10 November 2011

Red. Weighing it all up

On Tuesday, amongst a million other things, I had a good chat with one of my dermatologists. It was a bit of a debrief, I guess. We didn't talk much about my skin, other than the emotional and social impacts of it. Since hospital, and hospital again, my skin's felt ok. It's the heart and mind stuff that's troubled me. How to cope with stuff and when to take a step back. How to manage expectations of blog readers and people who seek advice from me. And whether the social challenges of ichthyosis should be healed above the medical challenges. We returned to what I wrote about in March - quality of life. So much food for thought.

One of the major things we spoke about was a breakthrough in medication. There's a new drug that has the potential to dramatically reduce the inflammation of my skin. Great! Not as many people staring at me. I can walk down the street in peace.

But. And there's always a but. Administering the medication is quite complex. And the other big side effects are that it would not reduce the dryness and scale, and also make me more susceptible to infections.

So we talked about how I can deal with the redness and the social challenges that come with that. But I can't deal with the pain of infections. It's. Just. Too. Sore.

And I mentioned something I hadn't thought about until recently. For most of my life, I didn't want to be red. Black or white or a skin colour that society is used to. Anything but a skin colour that makes people stare.

But it's now come to this. My redness is my profile. I tell stories, and have the face to go with the stories. People often want to get to know me because of how I look (rather than how it was - people not wanting to get to know me). I am remembered by those that matter. I now have to use my looks to make a positive impact. A bit like the way bikini models use their bodies. And maybe, for maximum impact, I could strip down to my bikini too.

So if I wasn't as red, how would I get messages across? How would I show someone what it's like to look so visibly different? And as a friend said to me, people may get the impression that  I've "had so much work done since I've been on TV". Hah!

Have you ever been given the opportunity to use a medication with such big opportunity costs? And have you eve been thankful for your illness or disability because it gives you a great life?


  1. Unfortunately it seems that every medication always has some sort of negative effect. I've endured 22 years of side effects, and now have more medical complications that have nothing to do with my initial disease. In turn, I take more medications to counteract the side effects of the initial medications.
    It always comes down to a risk/benefit ratio.

  2. Life is a very funny and complex thing. I haven't had chronic illness but every decade of my adult life I'm in my fifties now there has been major medical issues. These things do impact our lives. My husband and son have had lots of medical issues. So it is always there. So I do the things that have to be done and need to be done and the rest of the time I just live my life enjoying everything I can. I call it the ostrich method.

    Where the medication is concerned do what ever you can to become healthy. If you are healed you will still have your voice, and you will still have an understanding and compassion that most will never even imagine.

  3. RosieG is right life is a very funny and complex thing. My dad when he was 7 was hit by a tram and he lost his arm and leg.. He grew up with a prosthetic leg and half of his left arm. He didnt let it stop him he still lived a fully functional life - he married my mum and had 3 kids. I remember when I was old enough he told us all what happened (I never thought of my dad differently), he used to go and visit young kids who had lost limbs too.. to speak to them and show them that life "isnt over" and it doesnt matter who you are, what you have or dont have you can still achieve.

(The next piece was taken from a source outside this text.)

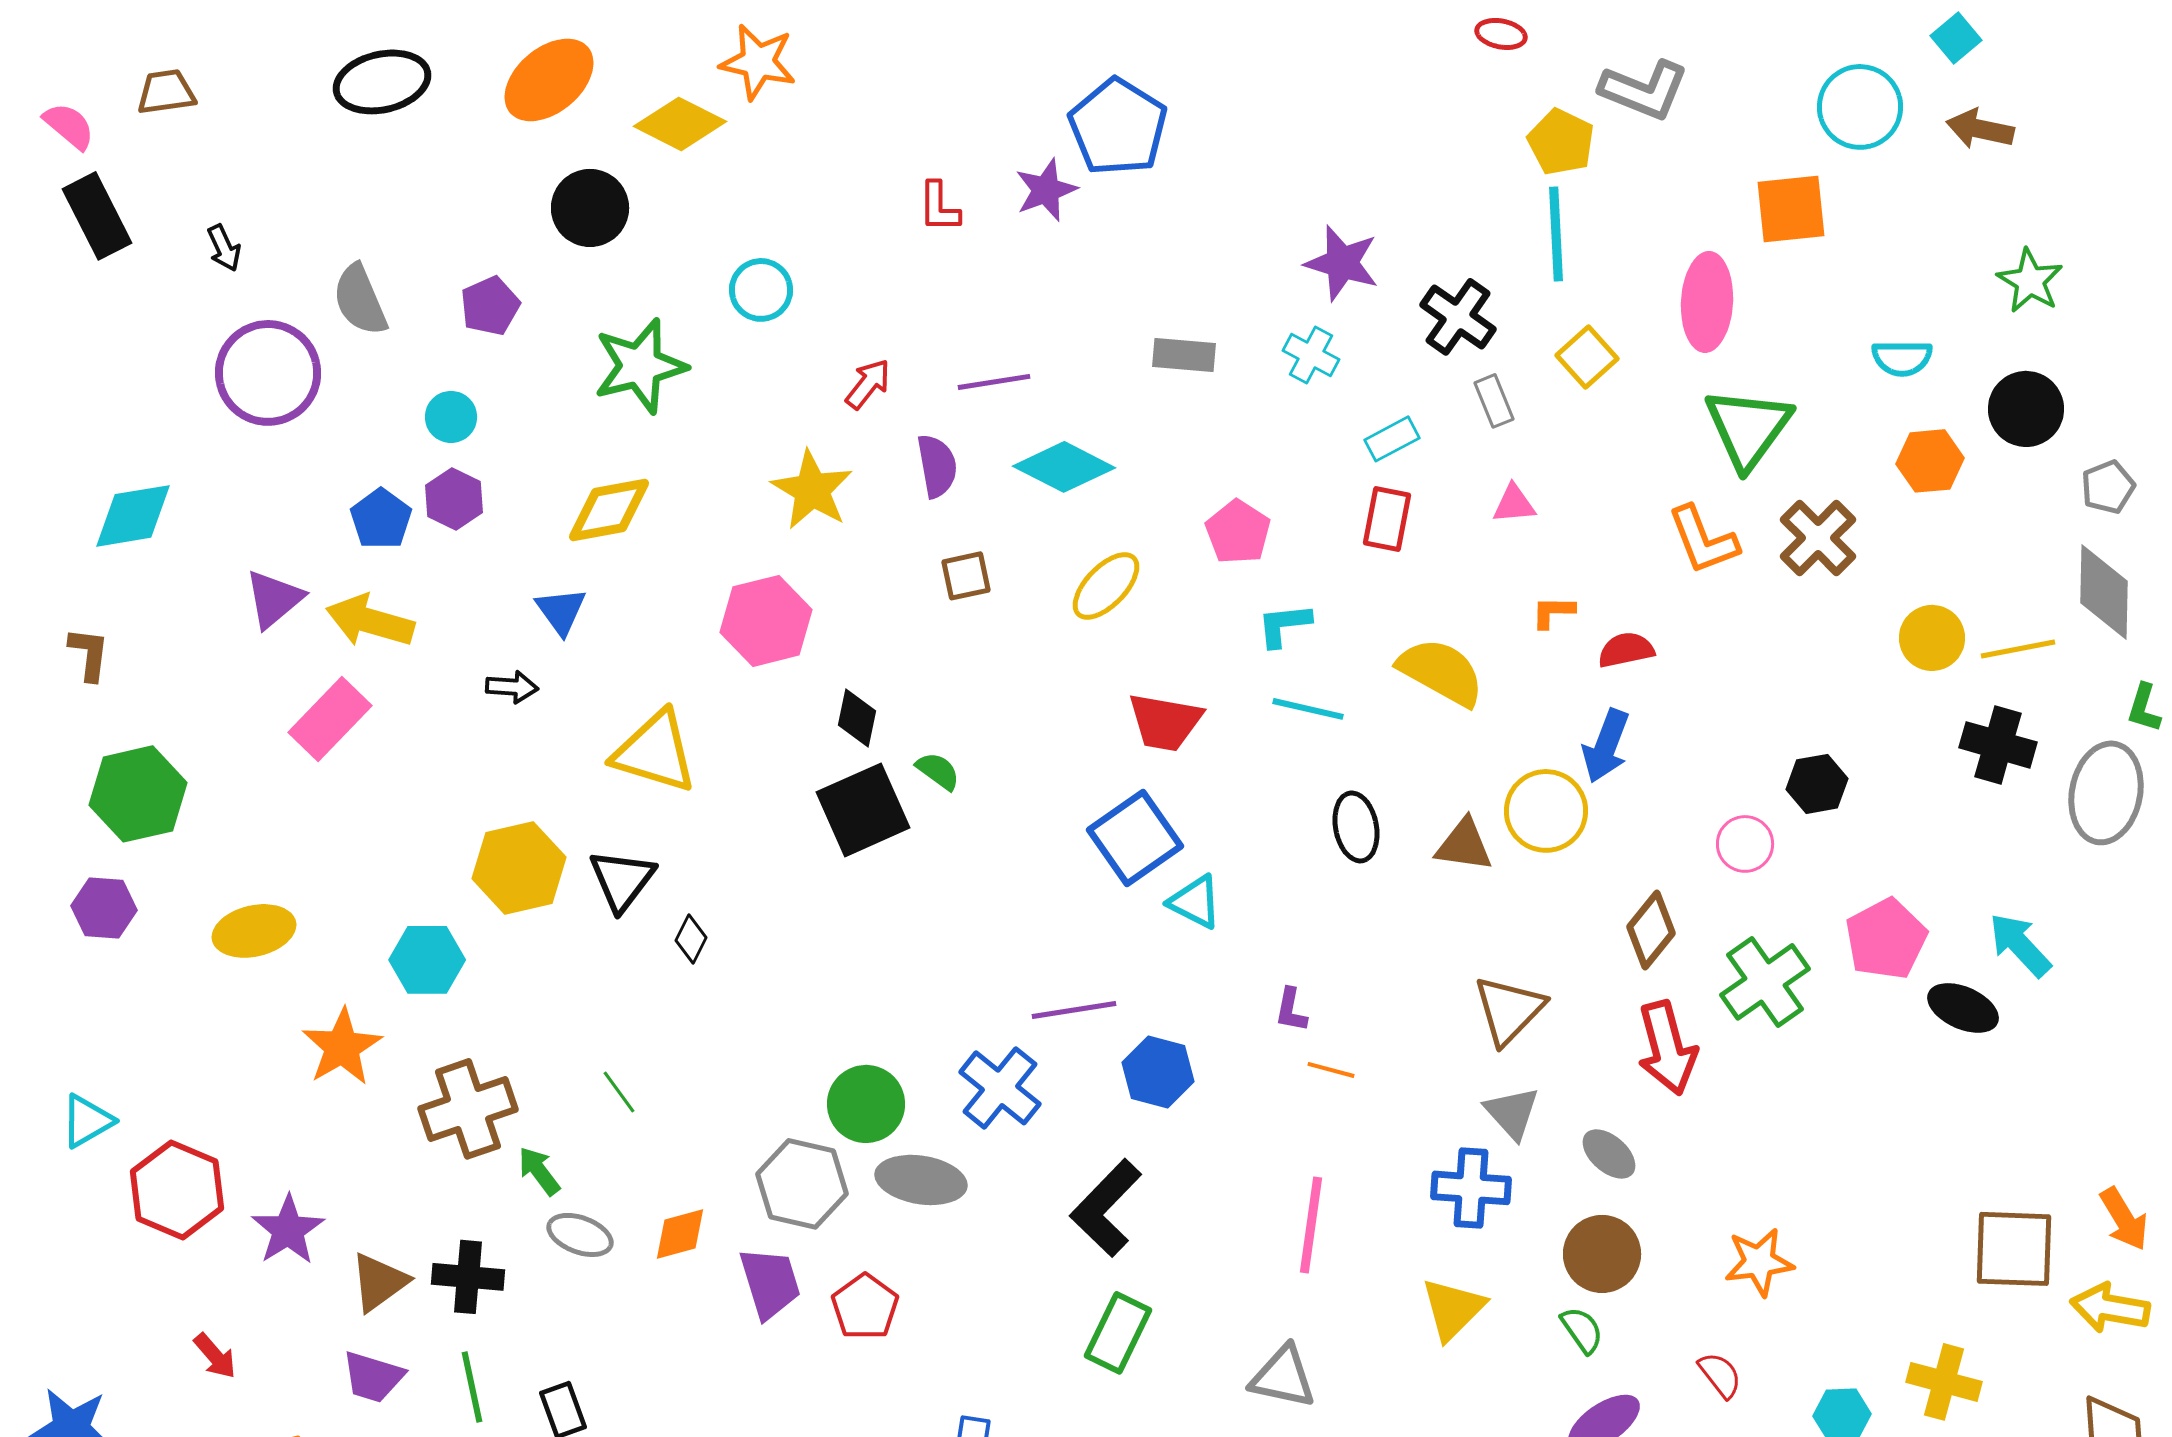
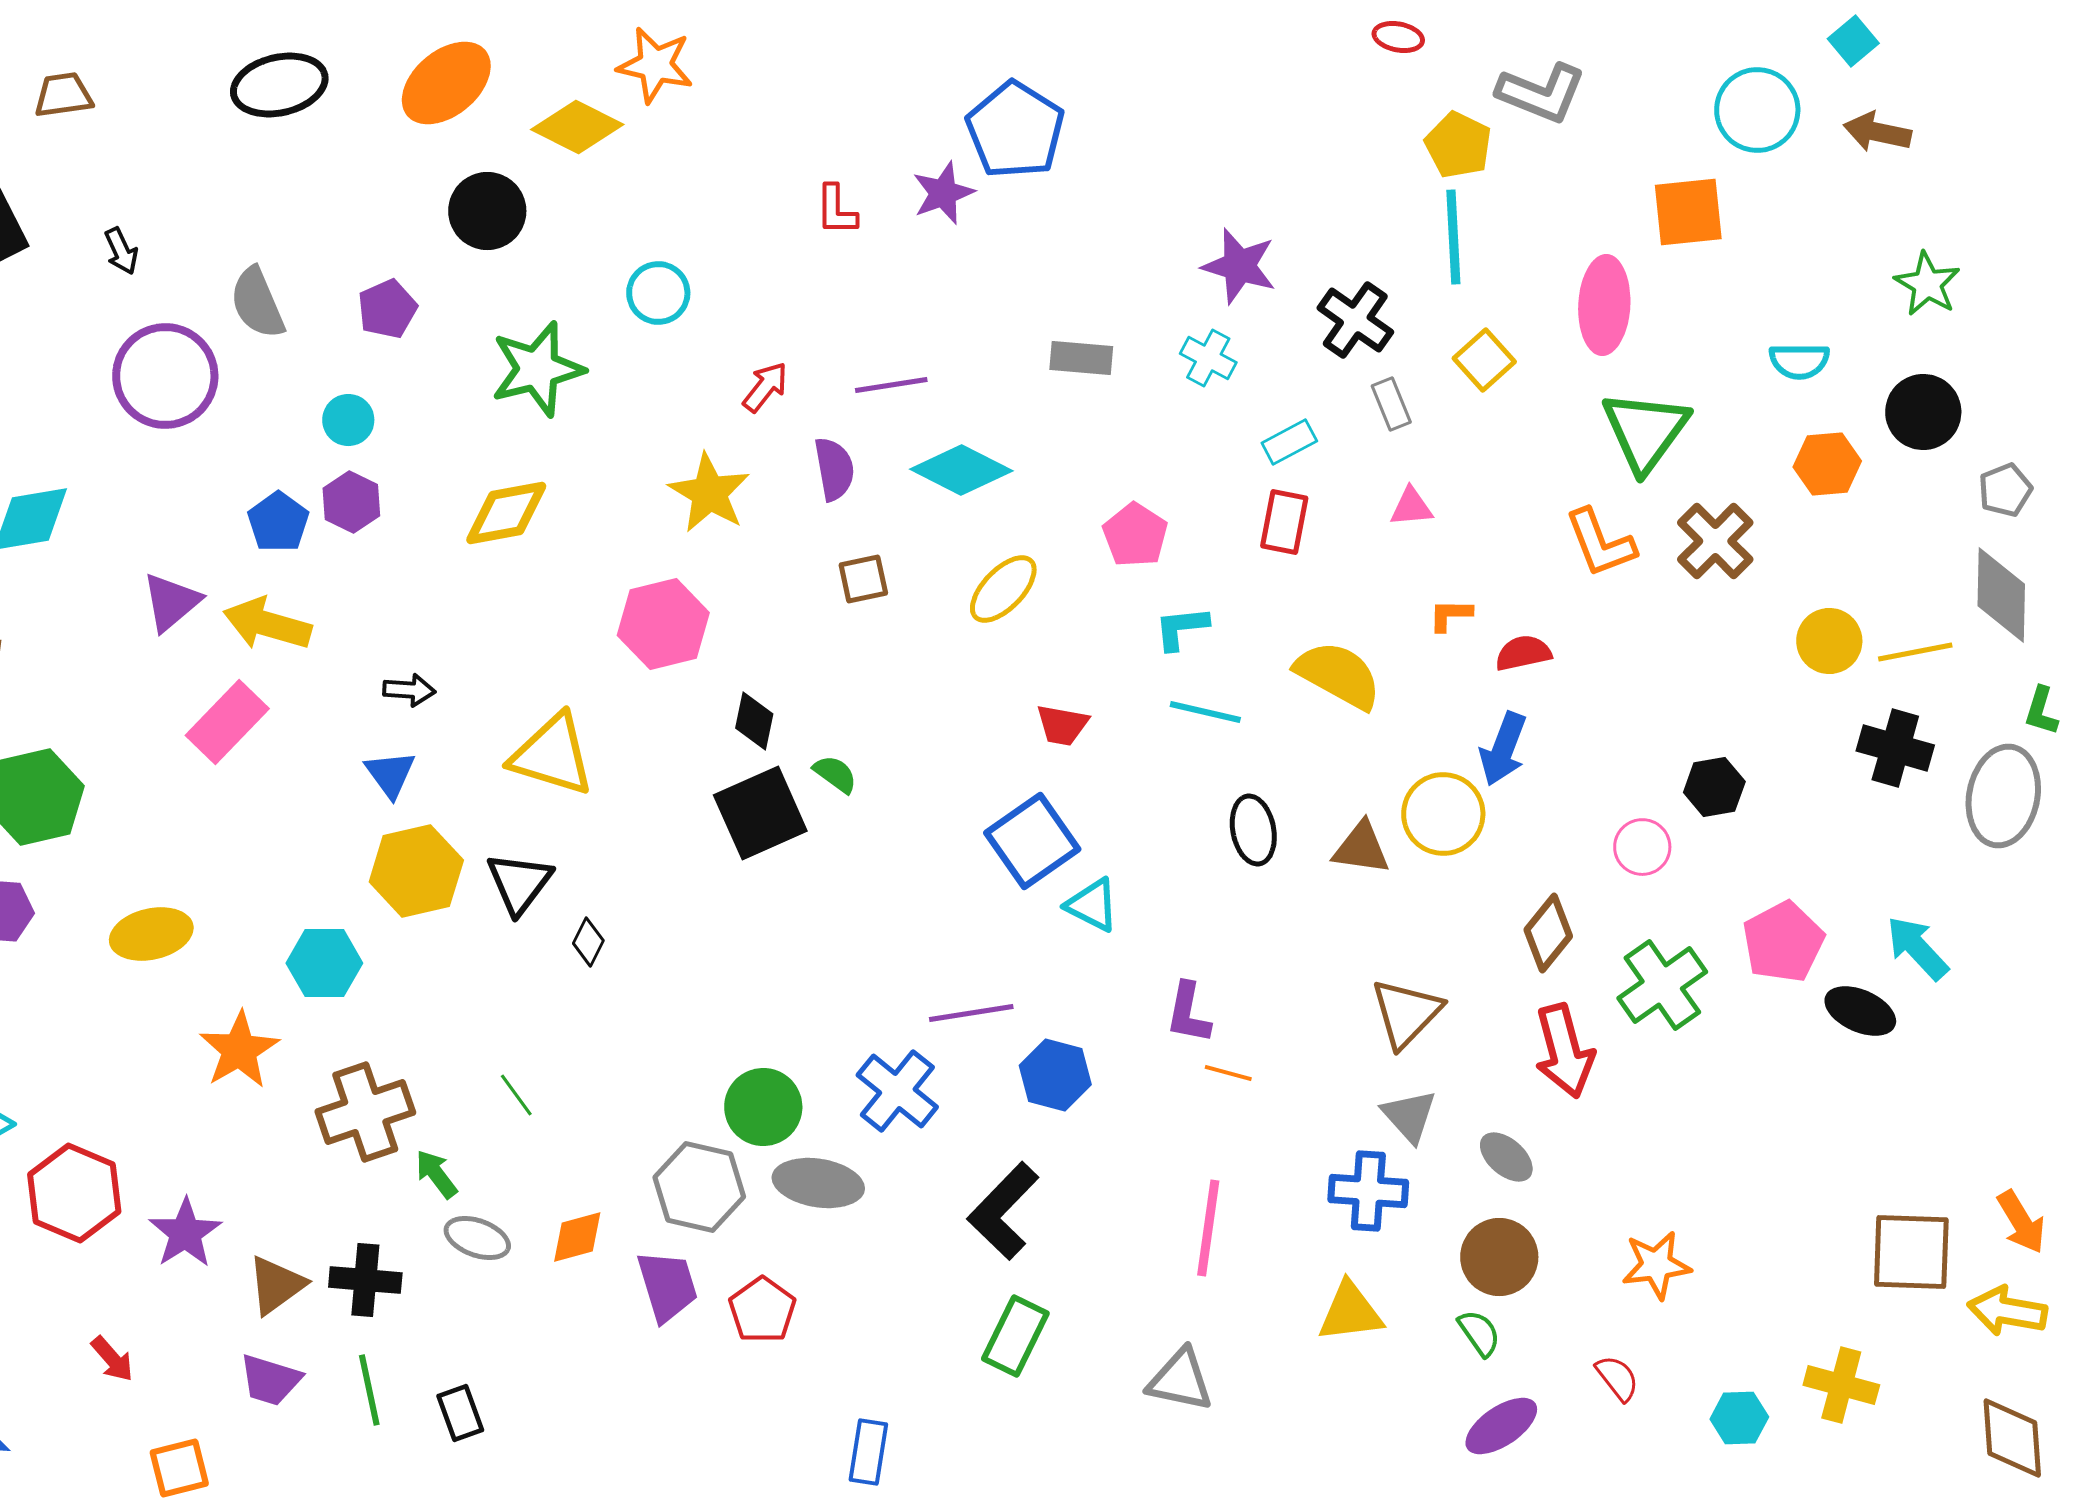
blue triangle: (561, 611) -> (390, 774), moved
red trapezoid: (1165, 722) -> (1062, 725), size x0.7
purple L-shape: (1291, 1010) -> (1188, 1013), size x1.4
yellow triangle: (1453, 1309) -> (1350, 1312), turned 38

    I believe anyone with a disability, ab-normaility, or a difference - in society can really impact other people for the better but it really takes a special someone to be able to :)

  4. Good luck with whatever you decide Carly!


  5. That is a really hard decision Carly. I feel so fortunate that while ill health has had some massive impacts on my life, they have tended to be one off things not ongoing. I would hope that I would have the strength you demonstrate but I fear I wouldn't. Thank you for sharing everything that you do with us.

  6. I cannot relate, Carly, but I trust that you'll make the right decision for you. Trust your gut and also put your health and happiness first - that's my advice. Love xo

  7. Thanks for the support and advice :) much appreciated.
    I have not yet read the documentation but will give it a read and talk it over next time I see the dermatologist.
    So lucky to have a great team of specialists who understand both the social and medical aspects of the condition. So much focus is put on medical aspects, but social and emotional is just as important.

  8. The balance of identity is a tough one in this kind of decision. Your amazing battle and winning score to help people see your Ability around your disAbility, and your identity that has come with that, is so powerful and valuable to all people with disabilities. Verses the possibility of reducing the physical and medical impact, verses the side effects....
    Without your journey, would you still be you? And can you be you without your chronic illness.
    The decision can't be based on what people think when they see you, because your profile has become so much more than that. And well done for that! You are an inspiration!
    Has to be a quality of life answer - the complications of administration, verses the possible improvements in health and wellbeing. It's the pain management balance - does the means justify the ends.
    Good luck in your treatment planning. So great to hear that there are such holistic specialists out there that help with the full picture considerations.